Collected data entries
---
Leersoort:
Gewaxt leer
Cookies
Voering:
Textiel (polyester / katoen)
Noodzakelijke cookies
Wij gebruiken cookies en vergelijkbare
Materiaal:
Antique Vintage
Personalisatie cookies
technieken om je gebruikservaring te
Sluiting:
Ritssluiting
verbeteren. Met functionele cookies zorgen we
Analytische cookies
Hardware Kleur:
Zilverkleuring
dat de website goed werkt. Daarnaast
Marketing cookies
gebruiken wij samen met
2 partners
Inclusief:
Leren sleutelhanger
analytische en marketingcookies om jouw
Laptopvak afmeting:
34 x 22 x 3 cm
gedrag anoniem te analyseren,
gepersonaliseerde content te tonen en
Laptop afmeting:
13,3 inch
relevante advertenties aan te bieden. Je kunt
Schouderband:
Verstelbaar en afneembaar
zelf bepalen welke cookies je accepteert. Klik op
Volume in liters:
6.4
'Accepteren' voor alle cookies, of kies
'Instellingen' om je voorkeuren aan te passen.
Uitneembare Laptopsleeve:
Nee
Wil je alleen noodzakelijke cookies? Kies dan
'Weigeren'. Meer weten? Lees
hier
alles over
---
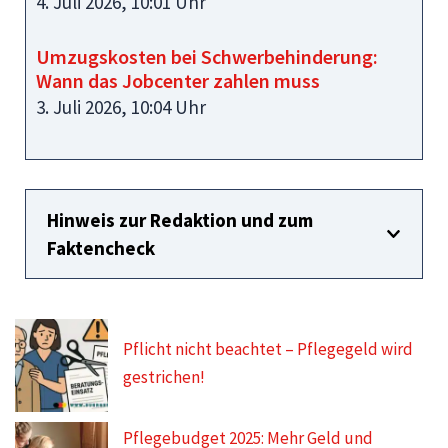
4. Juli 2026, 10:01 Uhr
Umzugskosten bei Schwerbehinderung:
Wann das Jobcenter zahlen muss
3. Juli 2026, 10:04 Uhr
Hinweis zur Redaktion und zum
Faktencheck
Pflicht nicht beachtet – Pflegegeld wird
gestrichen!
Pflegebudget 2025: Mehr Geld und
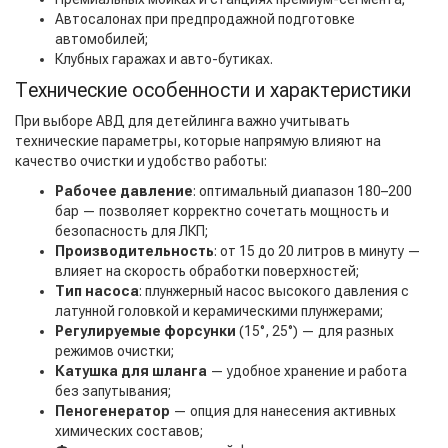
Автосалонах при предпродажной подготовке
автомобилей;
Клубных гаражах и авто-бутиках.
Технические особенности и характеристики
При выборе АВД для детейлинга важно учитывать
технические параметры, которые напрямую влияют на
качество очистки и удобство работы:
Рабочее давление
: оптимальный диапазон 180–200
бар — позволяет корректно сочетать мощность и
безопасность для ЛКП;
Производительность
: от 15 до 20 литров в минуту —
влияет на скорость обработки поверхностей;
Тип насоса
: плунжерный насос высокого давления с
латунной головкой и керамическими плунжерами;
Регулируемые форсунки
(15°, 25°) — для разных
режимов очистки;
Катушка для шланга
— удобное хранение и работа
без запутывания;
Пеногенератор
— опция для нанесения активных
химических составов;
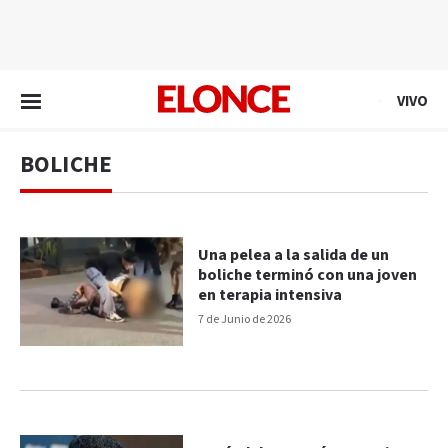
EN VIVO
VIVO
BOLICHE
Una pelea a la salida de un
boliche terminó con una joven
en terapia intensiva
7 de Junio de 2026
---
**Your goal**
Look back at the data above. Transcribe exactly the lines starting at the line that contains "Рабочее давление" and ending at the line that contains "высокого давления с".

**Your response**
Рабочее давление
: оптимальный диапазон 180–200
бар — позволяет корректно сочетать мощность и
безопасность для ЛКП;
Производительность
: от 15 до 20 литров в минуту —
влияет на скорость обработки поверхностей;
Тип насоса
: плунжерный насос высокого давления с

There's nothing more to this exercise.